Uma estratégia bem sucedida de domesticação da comunicação social serve sempre o poder executivo, qualquer que seja a sua cor (e, consequentemente, fragiliza sempre a democracia).

1 - Os exercícios de autocitação têm sempre um quê de balofa presunção. Seja. Mas, na sequência das notícias publicadas no Correio da Manhã do passado sábado, que davam conta de conversas entre José Sócrates e Armando Vara sobre os destinos de vários dos grupos de comunicação social portuguesa, não resisto a lembrar o que escrevi, ainda há bem pouco tempo, aqui na VISÃO:

"Só por manifesta cegueira político-partidária não se entende que, ao longo dos últimos anos, aumentaram, e muito, a quantidade e a natureza das relações perigosas entre os interesses político, empresarial e mediático.
A promiscuidade dessas relações não toma, necessariamente, a forma de microfones em Belém nem de assessores de gabardina e óculos escuros, infiltrados em viagens de Estado.
Mas lança empresários e políticos numa dança macabra (em que não chega a perceber-se quem marca o passo e quem volteja graciosamente conduzido), domestica boa parte de uma comunicação social que - para ajudar à festa - vive uma das maiores crises da sua existência, condiciona o debate, marca - muitas vezes por omissão - a agenda política e, por conseguinte, atrofia a democracia."

2 - O primeiro-ministro fala do que bem entender, com quem bem entender. E pode bem ser que, devidamente contextualizada, a história relatada pelo CM nada tenha de escabroso.
Mas depois do folhetim que envolveu a venda da TVI, depois da novela Moniz/Manuela, depois de toda a polémica em torno da tese da "asfixia democrática", o eng.º Sócrates não pode, convenientemente, remeter-se a um institucional silêncio.
O que está em causa é, do ponto de vista democrático, grave demais. E este é um daqueles casos em que o silêncio corre o risco de se tornar ensurdecedor.

3 - Quem também não pode limitar-se a assobiar para o lado em toda esta história é o procurador-geral da República.

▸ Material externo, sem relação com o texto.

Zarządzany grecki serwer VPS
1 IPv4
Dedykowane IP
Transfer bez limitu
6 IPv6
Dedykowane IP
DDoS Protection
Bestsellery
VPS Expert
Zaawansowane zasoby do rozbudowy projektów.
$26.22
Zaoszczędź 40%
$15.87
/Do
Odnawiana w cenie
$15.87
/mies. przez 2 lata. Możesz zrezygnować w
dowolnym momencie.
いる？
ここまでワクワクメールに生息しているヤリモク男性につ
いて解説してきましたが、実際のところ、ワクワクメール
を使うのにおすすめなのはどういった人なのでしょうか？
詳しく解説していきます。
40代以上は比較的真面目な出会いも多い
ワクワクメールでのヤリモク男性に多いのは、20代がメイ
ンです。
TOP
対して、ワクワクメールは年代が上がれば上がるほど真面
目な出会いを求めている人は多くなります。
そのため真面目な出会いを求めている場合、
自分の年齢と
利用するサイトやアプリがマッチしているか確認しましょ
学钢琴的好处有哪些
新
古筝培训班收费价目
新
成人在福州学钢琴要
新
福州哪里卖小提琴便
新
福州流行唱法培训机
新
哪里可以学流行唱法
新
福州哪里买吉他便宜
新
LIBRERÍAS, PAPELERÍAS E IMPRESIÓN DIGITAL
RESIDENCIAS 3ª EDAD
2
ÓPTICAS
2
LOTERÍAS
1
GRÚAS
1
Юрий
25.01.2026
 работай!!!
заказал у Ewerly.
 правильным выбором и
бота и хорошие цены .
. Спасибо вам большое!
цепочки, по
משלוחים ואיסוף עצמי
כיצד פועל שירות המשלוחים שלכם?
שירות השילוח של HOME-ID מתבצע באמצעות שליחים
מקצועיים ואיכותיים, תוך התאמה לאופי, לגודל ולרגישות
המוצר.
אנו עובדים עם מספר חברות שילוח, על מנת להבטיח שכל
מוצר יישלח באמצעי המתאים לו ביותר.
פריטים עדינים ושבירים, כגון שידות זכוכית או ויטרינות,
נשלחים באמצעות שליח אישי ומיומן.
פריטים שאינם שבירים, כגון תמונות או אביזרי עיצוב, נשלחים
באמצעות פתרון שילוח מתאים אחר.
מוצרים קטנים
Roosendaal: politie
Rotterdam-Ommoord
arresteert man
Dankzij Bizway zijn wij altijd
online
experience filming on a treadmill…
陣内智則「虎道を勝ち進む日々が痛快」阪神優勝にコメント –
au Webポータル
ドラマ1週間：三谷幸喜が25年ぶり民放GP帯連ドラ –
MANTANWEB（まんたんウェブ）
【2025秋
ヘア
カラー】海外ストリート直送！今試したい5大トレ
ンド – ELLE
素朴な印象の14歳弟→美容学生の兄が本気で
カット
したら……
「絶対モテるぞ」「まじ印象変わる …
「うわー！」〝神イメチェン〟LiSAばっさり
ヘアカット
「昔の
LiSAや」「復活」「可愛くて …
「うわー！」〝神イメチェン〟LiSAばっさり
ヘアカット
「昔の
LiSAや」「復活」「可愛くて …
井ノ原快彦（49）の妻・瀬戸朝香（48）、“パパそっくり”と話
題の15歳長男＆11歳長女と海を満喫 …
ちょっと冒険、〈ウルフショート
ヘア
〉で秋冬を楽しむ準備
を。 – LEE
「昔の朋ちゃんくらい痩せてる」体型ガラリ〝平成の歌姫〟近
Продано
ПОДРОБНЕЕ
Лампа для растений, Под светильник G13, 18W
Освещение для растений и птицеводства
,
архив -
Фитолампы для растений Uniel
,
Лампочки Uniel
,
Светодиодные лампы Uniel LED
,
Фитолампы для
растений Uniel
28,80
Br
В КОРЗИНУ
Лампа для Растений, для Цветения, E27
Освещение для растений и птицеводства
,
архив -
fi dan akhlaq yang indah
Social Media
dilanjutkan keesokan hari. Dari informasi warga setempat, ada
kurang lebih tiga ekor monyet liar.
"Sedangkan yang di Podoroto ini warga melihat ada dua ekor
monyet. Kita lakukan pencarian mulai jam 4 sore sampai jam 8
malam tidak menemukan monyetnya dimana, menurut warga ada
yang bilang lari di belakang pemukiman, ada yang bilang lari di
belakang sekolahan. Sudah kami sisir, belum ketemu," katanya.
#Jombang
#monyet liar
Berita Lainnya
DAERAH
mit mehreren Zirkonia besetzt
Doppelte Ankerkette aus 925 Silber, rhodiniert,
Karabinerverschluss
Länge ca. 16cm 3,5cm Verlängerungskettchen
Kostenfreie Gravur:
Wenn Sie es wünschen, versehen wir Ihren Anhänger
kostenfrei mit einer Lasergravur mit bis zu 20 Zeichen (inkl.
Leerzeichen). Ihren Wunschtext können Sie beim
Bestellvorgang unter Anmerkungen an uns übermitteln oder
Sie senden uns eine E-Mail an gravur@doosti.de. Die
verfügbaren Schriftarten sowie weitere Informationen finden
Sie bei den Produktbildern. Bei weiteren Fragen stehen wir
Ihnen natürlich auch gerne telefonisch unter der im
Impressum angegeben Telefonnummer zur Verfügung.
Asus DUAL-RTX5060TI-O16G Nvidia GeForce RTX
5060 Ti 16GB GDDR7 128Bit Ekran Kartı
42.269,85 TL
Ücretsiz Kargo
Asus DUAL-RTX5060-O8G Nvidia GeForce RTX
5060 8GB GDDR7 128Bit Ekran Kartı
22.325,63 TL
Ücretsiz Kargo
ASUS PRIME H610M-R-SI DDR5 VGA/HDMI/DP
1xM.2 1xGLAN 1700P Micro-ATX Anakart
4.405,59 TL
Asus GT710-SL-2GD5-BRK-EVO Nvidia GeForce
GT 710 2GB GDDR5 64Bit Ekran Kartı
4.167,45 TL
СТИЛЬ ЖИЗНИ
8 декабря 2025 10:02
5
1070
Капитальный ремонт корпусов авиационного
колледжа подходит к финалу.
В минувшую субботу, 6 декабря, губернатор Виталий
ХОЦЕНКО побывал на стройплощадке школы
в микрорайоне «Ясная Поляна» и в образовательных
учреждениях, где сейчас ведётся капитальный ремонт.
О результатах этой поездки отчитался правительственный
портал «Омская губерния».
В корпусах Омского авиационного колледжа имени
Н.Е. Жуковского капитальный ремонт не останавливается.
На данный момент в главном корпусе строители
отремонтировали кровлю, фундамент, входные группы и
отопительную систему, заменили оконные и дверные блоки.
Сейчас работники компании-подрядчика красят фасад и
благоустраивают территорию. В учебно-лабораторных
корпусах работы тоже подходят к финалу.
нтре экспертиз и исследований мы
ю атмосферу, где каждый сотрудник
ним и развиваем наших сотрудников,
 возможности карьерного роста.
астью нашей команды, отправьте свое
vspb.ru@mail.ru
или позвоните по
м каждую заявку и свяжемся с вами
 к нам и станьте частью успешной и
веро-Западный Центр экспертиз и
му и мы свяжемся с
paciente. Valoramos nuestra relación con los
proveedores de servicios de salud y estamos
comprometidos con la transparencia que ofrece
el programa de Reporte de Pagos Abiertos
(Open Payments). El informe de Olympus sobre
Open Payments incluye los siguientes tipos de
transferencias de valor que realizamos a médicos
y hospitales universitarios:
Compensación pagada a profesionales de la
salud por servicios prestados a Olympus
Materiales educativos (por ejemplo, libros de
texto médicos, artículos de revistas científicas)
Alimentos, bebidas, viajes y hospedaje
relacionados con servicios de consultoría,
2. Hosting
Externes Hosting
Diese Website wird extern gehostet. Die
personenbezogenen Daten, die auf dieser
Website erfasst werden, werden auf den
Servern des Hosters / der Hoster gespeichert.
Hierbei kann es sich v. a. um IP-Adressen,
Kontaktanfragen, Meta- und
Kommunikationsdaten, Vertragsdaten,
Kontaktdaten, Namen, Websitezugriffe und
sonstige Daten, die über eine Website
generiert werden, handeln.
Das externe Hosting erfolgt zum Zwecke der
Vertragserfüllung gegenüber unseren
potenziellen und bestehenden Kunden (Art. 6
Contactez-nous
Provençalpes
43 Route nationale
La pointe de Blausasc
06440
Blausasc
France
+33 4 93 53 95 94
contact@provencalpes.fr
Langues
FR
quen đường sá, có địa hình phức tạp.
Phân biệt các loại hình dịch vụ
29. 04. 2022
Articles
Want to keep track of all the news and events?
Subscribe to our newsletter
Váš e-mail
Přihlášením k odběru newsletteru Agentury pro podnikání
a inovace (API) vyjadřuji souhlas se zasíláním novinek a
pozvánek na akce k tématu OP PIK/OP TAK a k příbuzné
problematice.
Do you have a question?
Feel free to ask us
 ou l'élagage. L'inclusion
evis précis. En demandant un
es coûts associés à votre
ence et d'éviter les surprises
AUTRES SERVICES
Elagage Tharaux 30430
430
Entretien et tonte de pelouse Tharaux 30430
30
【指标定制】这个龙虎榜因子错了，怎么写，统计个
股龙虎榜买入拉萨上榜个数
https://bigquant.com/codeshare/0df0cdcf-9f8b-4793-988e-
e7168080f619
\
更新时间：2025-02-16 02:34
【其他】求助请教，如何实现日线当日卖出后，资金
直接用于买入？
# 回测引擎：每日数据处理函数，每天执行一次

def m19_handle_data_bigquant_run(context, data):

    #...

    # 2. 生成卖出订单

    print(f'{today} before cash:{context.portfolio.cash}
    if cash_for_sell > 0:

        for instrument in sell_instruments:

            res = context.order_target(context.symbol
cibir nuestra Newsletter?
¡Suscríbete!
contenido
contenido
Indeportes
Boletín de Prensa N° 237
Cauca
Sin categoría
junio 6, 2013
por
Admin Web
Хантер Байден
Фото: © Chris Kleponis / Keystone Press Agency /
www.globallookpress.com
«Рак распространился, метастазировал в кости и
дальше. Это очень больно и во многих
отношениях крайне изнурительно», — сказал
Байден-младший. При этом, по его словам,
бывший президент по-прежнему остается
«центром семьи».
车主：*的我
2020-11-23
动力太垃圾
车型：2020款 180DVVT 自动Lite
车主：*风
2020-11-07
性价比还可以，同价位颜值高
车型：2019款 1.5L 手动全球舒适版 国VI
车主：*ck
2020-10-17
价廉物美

Mais uma vez, trata-se de um silêncio absolutamente insuportável.
O País tem o direito de perceber por que raio, se é verdade o que noticia o Público do passado domingo, estiveram as certidões do Face Oculta quatro meses paradas na PGR.
É que, é bom lembrá-lo, não se trata de quaisquer quatro meses.
Durante esse período, ocorreram, em Portugal, nada mais, nada menos, do que dois actos eleitorais.

4 - Não foi por acaso que acima me referi a uma "cegueira político-partidária". Fi-lo porque entendo que esta é, antes de mais, uma matéria de regime.
O cerne da questão não é saber se eventuais manobras de condicionamento do sistema mediático foram conduzidas por um governo socialista ou social-democrata, de esquerda ou de direita.
O que é essencial perceber é que uma estratégia bem sucedida de domesticação da comunicação social serve sempre o poder executivo, qualquer que seja a sua cor (e, consequentemente, fragiliza sempre a democracia).

Desenganem-se, portanto, os que acham que não existe um certo PSD "mortinho" por tirar partido, quando chegar a sua hora, de qualquer sucesso que um executivo socialista possa conseguir nesta matéria.
Nestas coisas, diz a experiência, nenhum governo tem incentivo ou coragem para corrigir as asneiras dos executivos anteriores.
Estes feitiços sobrevivem a quaisquer feiticeiros.